Quest’ultimo corteo è solo il
prologo della commedia, perché ormai di questo si tratta, che stiamo per
mettere in scena. Novembre è sinonimo di occupazione, a prescindere dalla
presenza di buone e reali motivazioni
per volerla compiere. Dopo anni di brevi e inconcludenti occupazioni delle
scuole superiori bolognesi, dall’esterno ma anche dall’interno (perché molti
studenti, ormai, sono contro questa ricorrenza)
si comincia a dubitare della serietà con cui noi giovani scegliamo di bloccare
le lezioni in segno di protesta. Le ragioni per dire BASTA sono molteplici:
prima di tutto, come si è detto, si tratta di un cliché, nonché di un
pretesto dei media per beffarsi di noi (come fece il "Resto del Carlino"
due anni fa). Il resto della popolazione, i nostri spettatori, sono stanchi di
assistere allo stesso spettacolo ogni autunno: è giunto il momento di cambiare
copione! In secondo luogo, è democrazia
che chiediamo, ma siamo noi i primi a non rispettarne i termini: l’occupazione
è infatti illegale. Certo in passato è stata fondamentale per le proteste
studentesche, ma oggi ha perso completamente il suo significato, divenendo vaga
contestazione delle leggi dello Stato. Ciò nonostante continuiamo a
considerarla la nostra unica fonte di protesta a lungo termine. Inoltre,
proprio perché non è legale e i cittadini hanno già un’immagine fissa
(rigorosamente negativa) stampata nella mente, non otterremo mai appoggio dall’

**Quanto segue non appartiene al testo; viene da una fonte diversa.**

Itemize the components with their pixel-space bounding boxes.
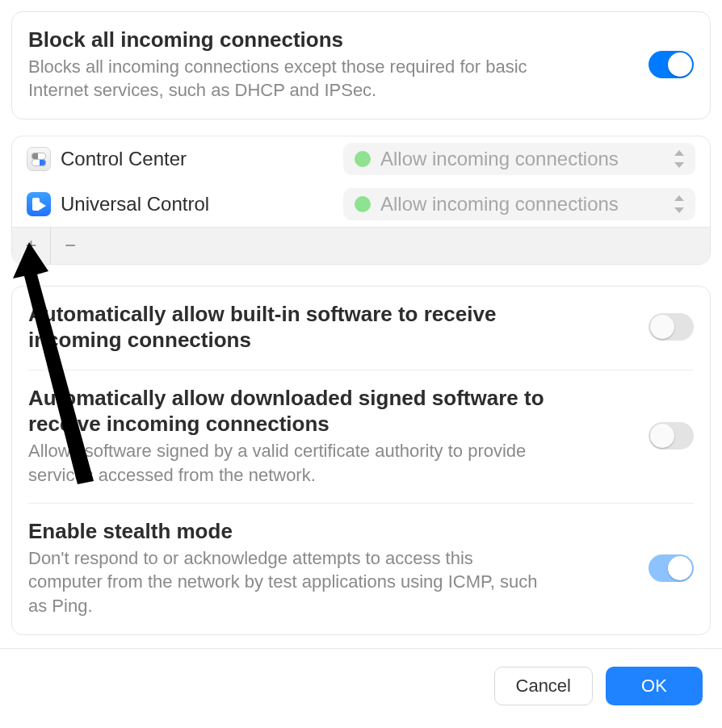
chevrons-icon [673,195,686,213]
app-policy-label: Allow incoming connections [380,148,663,170]
option-signed-desc: Allows software signed by a valid certif… [28,439,545,487]
status-dot-allow [355,196,371,212]
block-all-card: Block all incoming connections Blocks al… [11,11,711,119]
action-bar: Cancel OK [0,648,722,728]
block-all-desc: Blocks all incoming connections except t… [28,55,545,103]
app-list-footer: + − [12,227,710,264]
option-stealth-title: Enable stealth mode [28,518,632,545]
option-signed-title: Automatically allow downloaded signed so… [28,385,594,437]
app-list-card: Control Center Allow incoming connection… [11,136,711,265]
option-builtin-toggle[interactable] [649,313,694,341]
ok-button[interactable]: OK [606,667,703,705]
control-center-icon [27,147,51,171]
app-policy-popup[interactable]: Allow incoming connections [343,188,695,220]
cancel-button[interactable]: Cancel [494,667,593,705]
options-card: Automatically allow built-in software to… [11,286,711,635]
block-all-toggle[interactable] [649,51,694,78]
status-dot-allow [355,151,371,167]
block-all-title: Block all incoming connections [28,27,632,53]
app-policy-popup[interactable]: Allow incoming connections [343,143,695,175]
option-signed-toggle[interactable] [649,422,694,450]
app-name: Control Center [61,148,187,170]
remove-app-button[interactable]: − [51,228,90,264]
option-stealth-desc: Don't respond to or acknowledge attempts… [28,546,545,618]
app-row-universal-control[interactable]: Universal Control Allow incoming connect… [12,182,710,227]
chevrons-icon [673,150,686,168]
app-name: Universal Control [61,193,209,215]
add-app-button[interactable]: + [12,228,51,264]
app-policy-label: Allow incoming connections [380,193,663,215]
universal-control-icon [27,192,51,216]
option-stealth-toggle[interactable] [649,554,694,582]
app-row-control-center[interactable]: Control Center Allow incoming connection… [12,136,710,182]
option-builtin-title: Automatically allow built-in software to… [28,301,577,354]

esterno. Per concludere, occupando le scuole, creiamo automaticamente una
barriera tra noi e i professori, che sentono al pari nostro le ingiustizie che
vengono compiute, anche se noi non ce ne rendiamo conto. Sarebbe molto più
utile scegliere di cooperare.
I tagli ai fondi della scuola
pubblica e alle ore di lezione, l’inarrestabile precarietà dei docenti e via
dicendo sono tutte valide motivazioni per cui far sentire la nostra voce. Se
c’è una base solida da cui partire cadiamo, però, in fallo nel metodo con cui
scegliamo di protestare.
Proprio negli ultimi giorni, in
sintonia con questo tema scottante, abbiamo introdotto il personaggio e gli
ideali di Giuseppe Mazzini. E’ lui stesso, simbolo consacrato della lotta per
la democrazia, ad affermare che devono
essere bandite le formule, le ripetizioni delle frasi fatte e siano seguite
indicazioni e ispirazioni per un’azione feconda di tutti coloro impegnati nel
movimento sociale. Come lui se ne rese conto all’epoca delle fallite
insurrezioni per l’unità d’Italia, noi giovani dobbiamo farlo oggi e cercare un
metodo alternativo veramente efficace. Mazzini comprese che alle buone
intenzioni dei suoi predecessori mancava qualcosa: l’estensione all’Italia
intera degli ideali rivoluzionari e patriottici, ed è proprio ciò che lui tentò
di fare. L’obbiettivo era di rendere il nostro Paese, diviso in culture e
tradizioni, un unico insieme con gli stessi desideri. Questo obbiettivo deve
diventare anche il nostro, per riuscire a superare la frammentazione e unirci
per uno scopo condiviso. La democrazia è il fine ultimo, e per essere certi di
conquistarla è fondamentale capire che cos’è. Nei Pensieri sulla Democrazia in Europa, Mazzini la descrive
in due sole parole: Diritti e Doveri. Coloro che la perseguono devono essere
legati da una comune identità, devono avere alle spalle una buona educazione
(si parla della formazione della coscienza e del pensiero), devono avere
maturità e chiarezza nei propri obbiettivi. Importante è il miglioramento materiale, la volontà di frenare qualunque egoismo.
Riflettiamo sulle parole di
Mazzini per riscattare l’immagine negativa che ci siamo procurati negli ultimi
anni agli occhi di chi ci circonda. Per una volta, traiamo spunto dai passi
avanti compiuti nel passato per migliorare il nostro presente e garantirci un
futuro sicuro.
Non resta che dire «meditate
meditate e ancora meditate» su tutto ciò prima del CS (consiglio studentesco)
pomeridiano che si terrà martedì 15 novembre in Palestra grande alle 14.30 e
venite carichi di proposte e iniziative
per decidere insieme sul da farsi delle prossime settimane.